→ **Work request**: Your task is to retype each line of the data below exactly.

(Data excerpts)
* * * * *

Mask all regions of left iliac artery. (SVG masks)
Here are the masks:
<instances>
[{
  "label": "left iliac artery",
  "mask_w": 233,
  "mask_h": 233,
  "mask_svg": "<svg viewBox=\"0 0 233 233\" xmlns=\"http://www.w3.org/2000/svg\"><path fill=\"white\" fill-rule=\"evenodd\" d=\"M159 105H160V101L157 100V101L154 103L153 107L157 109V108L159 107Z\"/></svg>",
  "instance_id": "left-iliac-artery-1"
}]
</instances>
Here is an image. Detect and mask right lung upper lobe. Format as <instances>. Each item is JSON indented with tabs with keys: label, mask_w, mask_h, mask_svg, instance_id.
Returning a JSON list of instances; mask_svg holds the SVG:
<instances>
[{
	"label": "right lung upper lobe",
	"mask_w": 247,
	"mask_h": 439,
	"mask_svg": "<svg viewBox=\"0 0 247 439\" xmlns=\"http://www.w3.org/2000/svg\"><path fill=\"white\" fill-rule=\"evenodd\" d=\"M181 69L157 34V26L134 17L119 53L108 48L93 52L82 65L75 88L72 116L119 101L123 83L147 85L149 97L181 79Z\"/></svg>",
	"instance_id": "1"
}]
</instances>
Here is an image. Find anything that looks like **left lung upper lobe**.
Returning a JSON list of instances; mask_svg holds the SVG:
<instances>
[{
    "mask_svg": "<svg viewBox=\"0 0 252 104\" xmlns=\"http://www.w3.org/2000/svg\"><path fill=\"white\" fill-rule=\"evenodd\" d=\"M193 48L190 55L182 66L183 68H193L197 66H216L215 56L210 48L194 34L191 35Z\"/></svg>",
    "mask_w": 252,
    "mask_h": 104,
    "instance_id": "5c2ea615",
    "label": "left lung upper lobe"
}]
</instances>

* * * * *

→ **Problem solution**:
Mask all regions of left iliac artery. (SVG masks)
Here are the masks:
<instances>
[{
  "label": "left iliac artery",
  "mask_w": 233,
  "mask_h": 233,
  "mask_svg": "<svg viewBox=\"0 0 233 233\" xmlns=\"http://www.w3.org/2000/svg\"><path fill=\"white\" fill-rule=\"evenodd\" d=\"M159 105H160V101L157 100V101L154 103L153 107L157 109V108L159 107Z\"/></svg>",
  "instance_id": "left-iliac-artery-1"
}]
</instances>
Here is an image. Detect and mask right lung upper lobe. Format as <instances>. Each item is JSON indented with tabs with keys: label, mask_w, mask_h, mask_svg, instance_id.
Returning a JSON list of instances; mask_svg holds the SVG:
<instances>
[{
	"label": "right lung upper lobe",
	"mask_w": 247,
	"mask_h": 439,
	"mask_svg": "<svg viewBox=\"0 0 247 439\" xmlns=\"http://www.w3.org/2000/svg\"><path fill=\"white\" fill-rule=\"evenodd\" d=\"M181 69L157 34V26L134 17L119 53L108 48L93 52L82 65L75 88L72 116L119 101L123 83L147 85L149 97L181 79Z\"/></svg>",
	"instance_id": "1"
}]
</instances>
Here is an image. Find anything that looks like **left lung upper lobe**.
Returning a JSON list of instances; mask_svg holds the SVG:
<instances>
[{
    "mask_svg": "<svg viewBox=\"0 0 252 104\" xmlns=\"http://www.w3.org/2000/svg\"><path fill=\"white\" fill-rule=\"evenodd\" d=\"M193 48L190 55L182 66L183 68H193L197 66H216L215 56L210 48L194 34L191 35Z\"/></svg>",
    "mask_w": 252,
    "mask_h": 104,
    "instance_id": "5c2ea615",
    "label": "left lung upper lobe"
}]
</instances>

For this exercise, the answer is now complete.